Annuity, a yearly payment, subject to various conditions. The payment may be stipulated without regard to any contingency, in which case it is called an annuity certain. If limited in time, it is called a term or temporary annuity certain. If no limit is fixed, it is called a perpetuity. A contingent annuity is one of which the payment is limited by the occurrence of some future event, uncertain as to time, but more or less probable. It is temporary when it must cease at a fixed time, provided it has not already ceased by the previous occurrence of the contingent event. The consideration for insurance, as generally paid, is an example of contingent annuity, but is called premium. Annuities paid as reward for meritorious services are called pensions; and those paid for the use of real estate are called rent. - Though the term annuity implies a year as the interval between the payments, yet in practice it is made to include any series of equal or uniformly increasing or decreasing payments at equal intervals, as annual, semi-annual, quarterly, or monthly; and in mathematical theory the intervals may be infinitely small, when the annuity is said to be payable momently. - The most important contingency ever introduced into annuity contracts is that of death.

A fixed sum which is payable at equal intervals during the entire life of a person is called a life annuity. If it depends on two or more lives, and is to cease on the death of either, it is called a joint life annuity. A survivorship annuity is one which so depends upon two or more lives, that it is to commence only when one or more begin to be survivors. These annuities may be temporary, or for the whole life, immediate or deferred; that is, the first payment may take place in advance or immediately after the occurrence of the contingency, or it may be deferred one or more of the equal intervals. The most important question in regard to any such series of payments is its present value. This would be easy to answer in regard to annuities certain, but for the interest of money. For if money earned no interest, the present value would be the sum of all the future payments, which in case of a perpetuity would be infinite. If we assume any perpetual rate of interest, the present value of a perpetuity at that rate is obviously the principal that will yield that interest; and this principal is always less in regard to a given interest as the rate is higher. Any term annuity certain may be considered as the early portion of a perpetuity.

Hence the difference between the principal, P, which is the present value of the perpetuity, and the same discounted at compound interest for the intervals of the term n, at the assumed rate i (P - 1/(1+inP), is the present value of the term annuity for n intervals. The subtrac-tive quantity (1/1+i)n P, as it is usually written) is called the reversionary value of the term annuity, or of the estate whose income is absorbed by its payment. Any annuity is said to be worth as many "years' purchase " as the times it is contained in its present value. - The present value of any life annuity involves a medical as well as a mathematical question. The mathematical solution, which comes first, is founded on an assumed rate of mortality, more or less worthy of confidence, according to its agreement with observed facts when taken in large numbers. This gives the value supposing the life in question possessed of the average vitality due to its age. Medical science will modify this result so far as it can determine a variation of the individual from the assumed average, though it has no means of fixing a definite or numerical variation.

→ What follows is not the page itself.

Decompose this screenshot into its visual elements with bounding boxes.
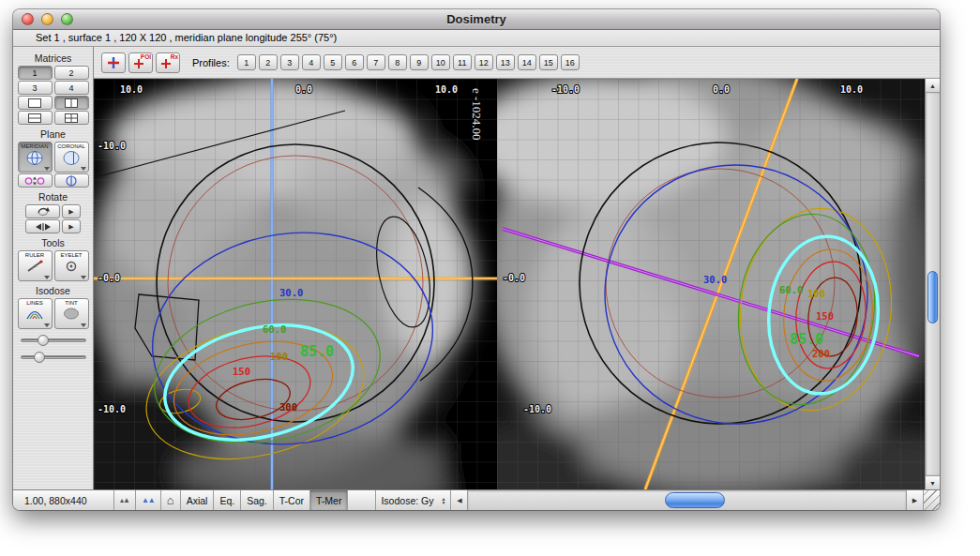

It is a common mistake to suppose that the present value of a life annuity can be found from the "'expectation of life," or average after-lifetime at the given age, by finding the present value of an annuity certain for the term of that expectation. This can be true only when the assumed interest is zero. This popular error has been much fostered by life insurance companies publishing tables of "expectation," which can have no possible application to their business except by this erroneous method, and which, so applied, only prove their premiums too high. The only correct method of applying the rates of mortality and interest to ascertain the present value of any series of payments contingent on life, is to apply them separately to each and every possible payment. Each future payment must, in effect, be multiplied by the present value at compound interest of a dollar, or monetary unit, payable certain at that time; and this product must again be multiplied by the fraction, derived from the table of mortality, expressing the probability of the party being then alive to pay it.

The sura of as many such products as there are possible payments is the present value of the life annuity. "When only one or two lives are concerned, there are tables which abridge the operation to a narrow compass; but when there are three or more, the combinations become too numerous to admit of exhaustive tables, and mathematicians content themselves with methods of approximation to solve particular problems. - After the mathematical solution, which can only be as correct as the assumptions on which it is founded, comes the medical, weighing the special facts by which the individual case differs from the average or general type. The reason why the business of selling annuities to commence in a year or less is always unprofitable to an honest company, and why it is unprofitable to a government as a means of borrowing money, is that the medical selection is in favor of the buyer. On the contrary, companies dealing in policies of insurance, or selling annuities long deferred, succeed by a medical selection in their own favor. - The most valuable recent contributions to the basis for calculating life annuities are contained in the works of Chisholm, and the writings of Dr. Farr, in connection with the reports of the registrar general of Great Britain. Very valuable observations have also been made by Mr. Meech on the United States census of 1860, and by Mr. Elliott on the population returns of Massachusetts.